*** Begin section ***

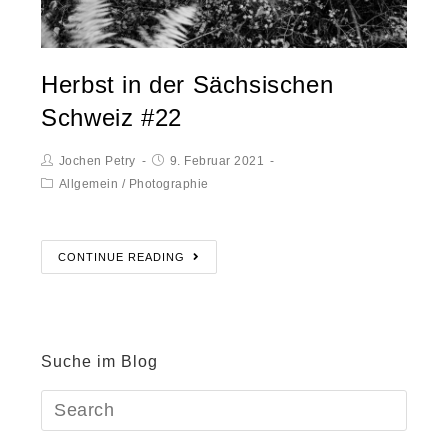
Herbst in der Sächsischen
Schweiz #22
Jochen Petry
9. Februar 2021
Allgemein
/
Photographie
CONTINUE READING
Suche im Blog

*** End section ***

WHAT YOU ARE ASKED TO DO: With the images omitted, return the full material exactly.

SOLUTION:
Herbst in der Sächsischen
Schweiz #22
Jochen Petry
9. Februar 2021
Allgemein
/
Photographie
CONTINUE READING
Suche im Blog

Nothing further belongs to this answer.